Spreadsheets are, in many ways, the application that launched the personal computer into the business world. The very first spreadsheet, VisiCalc, was created for the Apple II line of computers and was an immediate success. Lotus was the first company to bring the spreadsheet to the IBM PC compatible with Lotus 1-2-3, and other vendors quickly followed with their own versions of the application.
Spreadsheets are more popular than ever today, often being found as the cornerstone of what People Who Like Big Words call "Administrative Support Systems". Even a simple spreadsheets give a person enormous power to keep track of how money and information flows through a company, or to rapidly try out several values (for a product price or a test curve, for example) and see the ramifications of each one.

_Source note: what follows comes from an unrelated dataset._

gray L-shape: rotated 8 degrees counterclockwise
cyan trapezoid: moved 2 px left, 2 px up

Spreadsheets, more than anything else, were at the heart of the first "look and feel" lawsuits. As more companies made spreadsheets, the question came before the courts: Can you copyright or patent the 'look and feel' of a program -- the way it appears to the user and the keys you need to press -- even though other people are writing their own programs from scratch? The answers have been ambiguous and mixed over the years, but the general idea currently is that you can copy another program's "look and feel" (within reason) without getting sued.
A spreadsheet is a way to set up relationships between numbers.

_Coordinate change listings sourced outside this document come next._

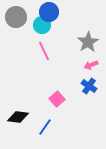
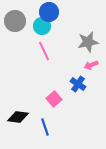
gray circle: moved 1 px left, 4 px down
cyan circle: moved 1 px down
gray star: rotated 20 degrees clockwise
blue cross: moved 11 px left, 2 px up
pink square: moved 3 px left
blue line: rotated 54 degrees counterclockwise
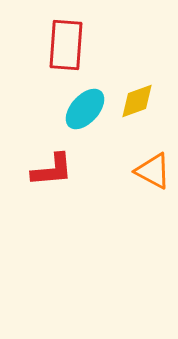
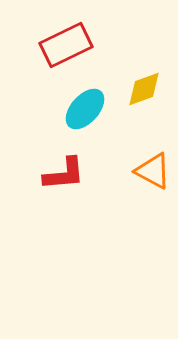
red rectangle: rotated 60 degrees clockwise
yellow diamond: moved 7 px right, 12 px up
red L-shape: moved 12 px right, 4 px down
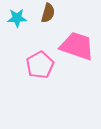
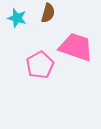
cyan star: rotated 18 degrees clockwise
pink trapezoid: moved 1 px left, 1 px down
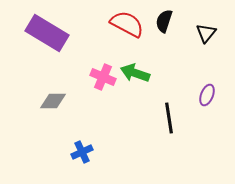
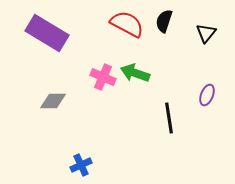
blue cross: moved 1 px left, 13 px down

Sure, a spreadsheet will make graphs and do arithmetic and create really good-looking tables, but most of that is just snazzy extras. The heart and soul of a spreadsheet is its ability to let you set up relationships between sets of numbers, and then play with the numbers to see what happens.
By setting up correct relationships between the different values, we give ourselves the ability to "play" with the actual numbers to see what happens.
Spreadsheets are most powerful when we're using them to answer "what if" questions. Since we're setting up relationships between numbers, we can change a single number and see what it does to all the other numbers.
Before spreadsheets, when all this sort of information was kept on paper, you couldn't change things around or answer questions without an enormous amount of work. Now, a couple keystrokes can give you an answer in less than a second.